Iran to Release 70,000 Prisoners to Prevent Coronavirus Spread
Iran on Monday announced it would release 70,000 prisoners in an attempt to prevent an outbreak of the coronavirus in detention facilities throughout the country.
The dramatic decision comes at a time of crisis for the Islamic Republic as it struggles to handle the fallout from the epidemic of the virus, which causes a disease known as COVID-19. The death toll there almost doubled over the weekend, rising from 124 on Friday to 237 as of Monday morning, with 43 Iranians dying in the prior 24 hours.
"Prisoners will continue to be furloughed as long as [their release] does not interfere with the society's security," Ebrahim Rayeesi, chief of Iran's judiciary, said Monday according to Iranian state news. "The priority lies with those who have underlying health conditions."
Iran's judiciary would also prioritize prosecuting those believed to be hoarding medical supplies amid the virus' spread. Health officials there identified 595 new patients infected with the coronavirus, bringing the total number in Iran above 7,100. Local officials said almost 2,400 of those have recovered.

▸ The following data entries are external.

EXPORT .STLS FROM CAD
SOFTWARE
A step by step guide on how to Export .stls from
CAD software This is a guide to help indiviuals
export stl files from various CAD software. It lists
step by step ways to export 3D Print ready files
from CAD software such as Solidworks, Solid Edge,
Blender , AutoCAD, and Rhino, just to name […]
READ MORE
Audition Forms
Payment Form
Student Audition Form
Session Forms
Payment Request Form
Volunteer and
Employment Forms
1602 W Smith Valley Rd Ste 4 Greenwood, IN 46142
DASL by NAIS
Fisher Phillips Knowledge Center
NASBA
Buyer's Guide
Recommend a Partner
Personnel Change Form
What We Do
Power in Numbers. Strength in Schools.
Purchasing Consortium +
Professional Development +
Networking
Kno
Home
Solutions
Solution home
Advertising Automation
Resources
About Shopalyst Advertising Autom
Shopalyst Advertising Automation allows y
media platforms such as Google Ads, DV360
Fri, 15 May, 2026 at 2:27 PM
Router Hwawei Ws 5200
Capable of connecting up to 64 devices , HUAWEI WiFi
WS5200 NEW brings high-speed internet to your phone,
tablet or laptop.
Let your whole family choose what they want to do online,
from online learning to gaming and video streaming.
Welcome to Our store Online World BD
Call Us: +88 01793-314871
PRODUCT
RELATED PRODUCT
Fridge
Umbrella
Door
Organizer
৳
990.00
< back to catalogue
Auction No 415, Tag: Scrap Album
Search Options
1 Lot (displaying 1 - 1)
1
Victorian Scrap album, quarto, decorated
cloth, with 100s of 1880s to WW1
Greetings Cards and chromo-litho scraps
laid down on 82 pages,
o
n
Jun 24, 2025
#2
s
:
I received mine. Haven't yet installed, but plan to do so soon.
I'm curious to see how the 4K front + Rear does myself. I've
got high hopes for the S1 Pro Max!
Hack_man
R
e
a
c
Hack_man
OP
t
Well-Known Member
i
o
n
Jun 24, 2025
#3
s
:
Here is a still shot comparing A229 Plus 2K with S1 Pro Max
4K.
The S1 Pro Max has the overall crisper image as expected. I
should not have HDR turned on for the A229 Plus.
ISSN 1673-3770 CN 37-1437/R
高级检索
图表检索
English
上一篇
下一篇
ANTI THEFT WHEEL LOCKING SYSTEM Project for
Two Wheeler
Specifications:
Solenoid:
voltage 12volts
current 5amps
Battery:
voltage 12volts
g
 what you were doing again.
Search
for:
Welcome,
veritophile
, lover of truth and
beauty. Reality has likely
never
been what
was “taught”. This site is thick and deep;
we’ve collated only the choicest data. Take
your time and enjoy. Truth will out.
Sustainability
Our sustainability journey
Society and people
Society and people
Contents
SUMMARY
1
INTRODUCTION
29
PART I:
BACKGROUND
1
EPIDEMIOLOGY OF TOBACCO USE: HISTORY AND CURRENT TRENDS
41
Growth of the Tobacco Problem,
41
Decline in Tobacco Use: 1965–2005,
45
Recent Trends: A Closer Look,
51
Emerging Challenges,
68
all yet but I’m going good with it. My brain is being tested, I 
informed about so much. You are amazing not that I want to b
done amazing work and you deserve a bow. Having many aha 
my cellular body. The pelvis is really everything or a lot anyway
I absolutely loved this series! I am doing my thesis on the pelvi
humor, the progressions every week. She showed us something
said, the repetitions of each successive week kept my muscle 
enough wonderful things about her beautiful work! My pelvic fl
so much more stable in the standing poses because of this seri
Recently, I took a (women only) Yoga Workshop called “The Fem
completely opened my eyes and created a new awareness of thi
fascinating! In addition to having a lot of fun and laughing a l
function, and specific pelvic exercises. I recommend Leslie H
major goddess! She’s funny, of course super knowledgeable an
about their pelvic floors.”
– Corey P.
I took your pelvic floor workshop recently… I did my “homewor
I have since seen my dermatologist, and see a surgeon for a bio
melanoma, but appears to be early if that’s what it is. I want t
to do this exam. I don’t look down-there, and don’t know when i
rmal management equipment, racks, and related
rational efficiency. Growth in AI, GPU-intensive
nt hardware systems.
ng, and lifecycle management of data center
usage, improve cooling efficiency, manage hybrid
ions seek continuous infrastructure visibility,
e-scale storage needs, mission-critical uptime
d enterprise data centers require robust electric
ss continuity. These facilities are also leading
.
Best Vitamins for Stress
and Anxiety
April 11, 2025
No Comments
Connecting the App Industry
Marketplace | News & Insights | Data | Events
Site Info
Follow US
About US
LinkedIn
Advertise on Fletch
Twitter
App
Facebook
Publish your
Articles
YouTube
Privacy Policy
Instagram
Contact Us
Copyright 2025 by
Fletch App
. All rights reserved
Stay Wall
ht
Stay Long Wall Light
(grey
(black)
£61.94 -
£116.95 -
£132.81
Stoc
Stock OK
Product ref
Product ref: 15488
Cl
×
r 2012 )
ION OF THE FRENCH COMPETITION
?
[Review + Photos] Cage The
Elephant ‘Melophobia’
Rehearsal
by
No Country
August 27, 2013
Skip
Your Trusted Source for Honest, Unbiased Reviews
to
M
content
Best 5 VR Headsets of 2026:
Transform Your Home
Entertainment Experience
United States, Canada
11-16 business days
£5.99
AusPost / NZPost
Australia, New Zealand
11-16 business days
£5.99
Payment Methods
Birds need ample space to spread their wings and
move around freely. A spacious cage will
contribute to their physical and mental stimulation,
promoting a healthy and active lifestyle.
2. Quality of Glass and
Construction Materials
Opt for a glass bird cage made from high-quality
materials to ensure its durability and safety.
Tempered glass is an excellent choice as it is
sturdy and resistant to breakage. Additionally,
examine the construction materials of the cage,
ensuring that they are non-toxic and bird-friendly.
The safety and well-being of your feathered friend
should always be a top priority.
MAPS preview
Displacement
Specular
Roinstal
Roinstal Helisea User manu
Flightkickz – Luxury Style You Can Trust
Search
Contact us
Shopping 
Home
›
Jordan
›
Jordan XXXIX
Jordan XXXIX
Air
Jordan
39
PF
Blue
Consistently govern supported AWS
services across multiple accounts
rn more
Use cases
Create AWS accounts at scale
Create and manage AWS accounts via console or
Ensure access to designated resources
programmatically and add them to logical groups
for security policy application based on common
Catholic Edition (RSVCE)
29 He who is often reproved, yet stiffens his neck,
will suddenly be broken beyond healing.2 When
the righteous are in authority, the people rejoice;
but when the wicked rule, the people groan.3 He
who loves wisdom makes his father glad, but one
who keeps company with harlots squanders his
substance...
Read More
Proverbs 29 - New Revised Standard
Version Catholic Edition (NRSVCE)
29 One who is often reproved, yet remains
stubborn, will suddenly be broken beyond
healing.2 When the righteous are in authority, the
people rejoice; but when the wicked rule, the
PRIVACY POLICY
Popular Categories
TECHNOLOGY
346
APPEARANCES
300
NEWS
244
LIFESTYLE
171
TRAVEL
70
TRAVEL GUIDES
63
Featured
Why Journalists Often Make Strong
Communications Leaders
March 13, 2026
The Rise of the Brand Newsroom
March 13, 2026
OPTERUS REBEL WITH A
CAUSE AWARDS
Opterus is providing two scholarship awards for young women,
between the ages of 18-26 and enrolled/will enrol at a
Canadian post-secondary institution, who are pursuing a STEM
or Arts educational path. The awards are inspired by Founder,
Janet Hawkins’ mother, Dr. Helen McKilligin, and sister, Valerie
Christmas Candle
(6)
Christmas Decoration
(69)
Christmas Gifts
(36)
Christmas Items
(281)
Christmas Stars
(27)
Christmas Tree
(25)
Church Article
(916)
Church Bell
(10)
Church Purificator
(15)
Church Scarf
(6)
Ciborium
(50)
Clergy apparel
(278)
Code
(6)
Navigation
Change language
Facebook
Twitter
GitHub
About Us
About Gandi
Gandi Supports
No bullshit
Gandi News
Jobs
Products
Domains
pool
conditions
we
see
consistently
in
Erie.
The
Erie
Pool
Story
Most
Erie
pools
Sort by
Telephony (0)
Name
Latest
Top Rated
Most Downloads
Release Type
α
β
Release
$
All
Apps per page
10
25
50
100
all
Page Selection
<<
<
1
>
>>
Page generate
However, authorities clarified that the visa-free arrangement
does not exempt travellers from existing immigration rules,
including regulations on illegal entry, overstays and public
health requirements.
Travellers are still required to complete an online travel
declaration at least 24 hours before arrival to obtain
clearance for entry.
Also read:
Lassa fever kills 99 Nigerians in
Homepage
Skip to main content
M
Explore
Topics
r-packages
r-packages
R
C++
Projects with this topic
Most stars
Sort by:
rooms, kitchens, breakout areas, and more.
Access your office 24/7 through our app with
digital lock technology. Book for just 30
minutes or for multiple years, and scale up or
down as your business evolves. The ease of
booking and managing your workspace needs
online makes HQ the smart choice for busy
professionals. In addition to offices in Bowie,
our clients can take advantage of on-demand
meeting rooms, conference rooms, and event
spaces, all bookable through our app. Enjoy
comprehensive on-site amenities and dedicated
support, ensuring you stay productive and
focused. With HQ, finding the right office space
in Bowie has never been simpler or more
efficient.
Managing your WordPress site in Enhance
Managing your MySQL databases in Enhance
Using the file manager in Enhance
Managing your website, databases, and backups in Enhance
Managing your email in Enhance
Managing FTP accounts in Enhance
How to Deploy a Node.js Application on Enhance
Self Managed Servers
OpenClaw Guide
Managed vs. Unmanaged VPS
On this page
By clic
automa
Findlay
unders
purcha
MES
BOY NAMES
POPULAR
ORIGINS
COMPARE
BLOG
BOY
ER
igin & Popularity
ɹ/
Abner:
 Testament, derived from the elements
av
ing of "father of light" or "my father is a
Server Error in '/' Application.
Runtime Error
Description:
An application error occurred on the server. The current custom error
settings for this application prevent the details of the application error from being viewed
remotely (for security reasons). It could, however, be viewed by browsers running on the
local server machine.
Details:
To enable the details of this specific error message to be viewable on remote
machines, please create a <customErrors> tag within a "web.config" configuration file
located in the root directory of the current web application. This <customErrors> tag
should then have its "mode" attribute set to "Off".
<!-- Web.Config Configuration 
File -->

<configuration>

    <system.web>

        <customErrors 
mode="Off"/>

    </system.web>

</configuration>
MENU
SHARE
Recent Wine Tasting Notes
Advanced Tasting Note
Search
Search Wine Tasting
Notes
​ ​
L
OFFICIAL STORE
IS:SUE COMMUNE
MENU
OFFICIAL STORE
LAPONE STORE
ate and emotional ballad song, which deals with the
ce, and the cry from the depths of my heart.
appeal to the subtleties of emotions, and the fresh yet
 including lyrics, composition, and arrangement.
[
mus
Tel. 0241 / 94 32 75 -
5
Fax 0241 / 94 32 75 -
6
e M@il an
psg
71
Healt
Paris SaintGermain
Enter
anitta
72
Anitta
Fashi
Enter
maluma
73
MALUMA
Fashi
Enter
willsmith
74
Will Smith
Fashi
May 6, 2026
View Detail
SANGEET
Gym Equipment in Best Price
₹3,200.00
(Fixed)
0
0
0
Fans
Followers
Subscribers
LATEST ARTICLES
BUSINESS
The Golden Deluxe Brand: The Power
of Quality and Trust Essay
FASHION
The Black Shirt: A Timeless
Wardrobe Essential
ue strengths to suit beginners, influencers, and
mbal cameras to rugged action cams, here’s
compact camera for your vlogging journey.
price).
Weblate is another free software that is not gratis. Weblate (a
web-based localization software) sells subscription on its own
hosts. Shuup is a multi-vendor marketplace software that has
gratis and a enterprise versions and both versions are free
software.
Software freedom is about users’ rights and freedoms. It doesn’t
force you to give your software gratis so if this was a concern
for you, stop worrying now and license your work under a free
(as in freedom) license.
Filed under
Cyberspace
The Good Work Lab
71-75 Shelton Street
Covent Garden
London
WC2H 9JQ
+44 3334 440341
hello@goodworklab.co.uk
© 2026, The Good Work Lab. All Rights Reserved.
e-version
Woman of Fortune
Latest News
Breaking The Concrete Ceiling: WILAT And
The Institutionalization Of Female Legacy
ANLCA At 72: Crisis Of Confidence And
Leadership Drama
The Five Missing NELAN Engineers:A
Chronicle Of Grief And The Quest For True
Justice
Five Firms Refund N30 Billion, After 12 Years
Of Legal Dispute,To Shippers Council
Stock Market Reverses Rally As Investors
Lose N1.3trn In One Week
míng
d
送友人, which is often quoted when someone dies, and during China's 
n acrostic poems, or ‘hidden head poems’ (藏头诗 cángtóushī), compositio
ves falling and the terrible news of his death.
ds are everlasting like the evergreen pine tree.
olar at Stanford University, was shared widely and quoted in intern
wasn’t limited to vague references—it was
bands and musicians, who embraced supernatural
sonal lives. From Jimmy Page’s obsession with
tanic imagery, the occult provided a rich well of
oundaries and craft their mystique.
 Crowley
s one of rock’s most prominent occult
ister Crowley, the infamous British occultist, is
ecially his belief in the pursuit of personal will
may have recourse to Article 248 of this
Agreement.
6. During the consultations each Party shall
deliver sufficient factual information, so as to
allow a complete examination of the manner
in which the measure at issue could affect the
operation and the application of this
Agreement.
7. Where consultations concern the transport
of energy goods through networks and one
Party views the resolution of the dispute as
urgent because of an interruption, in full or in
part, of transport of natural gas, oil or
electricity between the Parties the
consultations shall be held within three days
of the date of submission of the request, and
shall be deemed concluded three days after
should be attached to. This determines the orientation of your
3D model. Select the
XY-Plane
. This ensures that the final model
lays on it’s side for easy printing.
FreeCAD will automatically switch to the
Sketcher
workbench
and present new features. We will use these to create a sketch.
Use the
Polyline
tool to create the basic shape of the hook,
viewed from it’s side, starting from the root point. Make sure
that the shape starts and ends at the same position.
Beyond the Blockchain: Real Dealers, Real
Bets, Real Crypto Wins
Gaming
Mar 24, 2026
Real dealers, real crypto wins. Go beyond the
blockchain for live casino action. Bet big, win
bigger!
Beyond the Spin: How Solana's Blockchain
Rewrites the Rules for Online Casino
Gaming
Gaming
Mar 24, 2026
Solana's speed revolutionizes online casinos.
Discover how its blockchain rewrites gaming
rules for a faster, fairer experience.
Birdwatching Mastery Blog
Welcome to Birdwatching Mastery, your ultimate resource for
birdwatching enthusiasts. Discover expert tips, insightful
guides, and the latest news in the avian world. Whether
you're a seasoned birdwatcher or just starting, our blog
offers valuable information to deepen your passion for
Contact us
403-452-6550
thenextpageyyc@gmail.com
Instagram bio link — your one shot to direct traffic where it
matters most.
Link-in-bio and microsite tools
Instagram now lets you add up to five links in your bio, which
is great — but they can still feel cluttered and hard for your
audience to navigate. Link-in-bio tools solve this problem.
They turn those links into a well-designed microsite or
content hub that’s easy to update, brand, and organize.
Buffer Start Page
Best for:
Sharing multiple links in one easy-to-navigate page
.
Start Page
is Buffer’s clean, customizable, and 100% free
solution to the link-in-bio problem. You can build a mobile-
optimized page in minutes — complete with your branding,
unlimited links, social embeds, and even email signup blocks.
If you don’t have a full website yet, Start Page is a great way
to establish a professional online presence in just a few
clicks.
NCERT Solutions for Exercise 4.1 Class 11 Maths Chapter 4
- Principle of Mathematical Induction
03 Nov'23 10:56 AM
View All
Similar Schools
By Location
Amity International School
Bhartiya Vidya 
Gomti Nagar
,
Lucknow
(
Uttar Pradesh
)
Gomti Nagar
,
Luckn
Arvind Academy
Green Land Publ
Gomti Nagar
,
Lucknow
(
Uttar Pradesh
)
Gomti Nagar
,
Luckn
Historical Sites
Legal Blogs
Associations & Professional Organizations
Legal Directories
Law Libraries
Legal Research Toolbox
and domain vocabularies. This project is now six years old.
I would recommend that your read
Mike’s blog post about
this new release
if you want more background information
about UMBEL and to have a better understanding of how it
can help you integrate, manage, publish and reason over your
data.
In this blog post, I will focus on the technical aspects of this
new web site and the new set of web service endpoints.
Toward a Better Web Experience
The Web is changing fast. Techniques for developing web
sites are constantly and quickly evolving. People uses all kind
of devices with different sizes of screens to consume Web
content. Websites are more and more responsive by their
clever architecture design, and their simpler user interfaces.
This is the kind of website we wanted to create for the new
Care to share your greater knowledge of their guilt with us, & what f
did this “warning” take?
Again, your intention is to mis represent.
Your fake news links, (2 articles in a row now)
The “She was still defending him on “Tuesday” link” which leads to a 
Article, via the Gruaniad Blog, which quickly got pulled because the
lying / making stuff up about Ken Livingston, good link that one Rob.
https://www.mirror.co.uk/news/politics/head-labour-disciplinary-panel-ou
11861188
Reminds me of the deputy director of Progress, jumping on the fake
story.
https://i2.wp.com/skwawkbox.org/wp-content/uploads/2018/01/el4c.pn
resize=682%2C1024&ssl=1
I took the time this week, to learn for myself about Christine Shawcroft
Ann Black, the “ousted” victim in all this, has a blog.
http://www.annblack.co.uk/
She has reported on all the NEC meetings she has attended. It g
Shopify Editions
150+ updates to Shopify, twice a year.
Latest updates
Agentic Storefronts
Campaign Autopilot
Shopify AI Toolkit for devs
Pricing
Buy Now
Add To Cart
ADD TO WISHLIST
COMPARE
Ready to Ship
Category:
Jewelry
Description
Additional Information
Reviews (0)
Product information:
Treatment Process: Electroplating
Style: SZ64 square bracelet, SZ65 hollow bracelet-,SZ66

The Iranian military, which its government mobilized to restrict travel within Iran and to distribute medical supplies, will begin construction of emergency hospitals in an attempt to expedite the virus' eradication.
Iran's decision comes as governments worldwide clamp down on civil liberties in an attempt to stem the spread of the virus. Italy has imposed self-quarantine measures in its northern reaches until at least the beginning of April, including the tourist hub of Milan, attempting what some consider the largest restriction of free movement for a Western society outside of wartime. Local news reported deaths from coronavirus there jumped by more than 50 percent from Saturday to Sunday.
Authorities in China, where the virus is believed to have originated, said Monday they have reported the fewest new cases of the coronavirus since January, when they began tracking its spread. South Korean health officials said Monday they believed they had "passed the peak" of the spread of the virus there.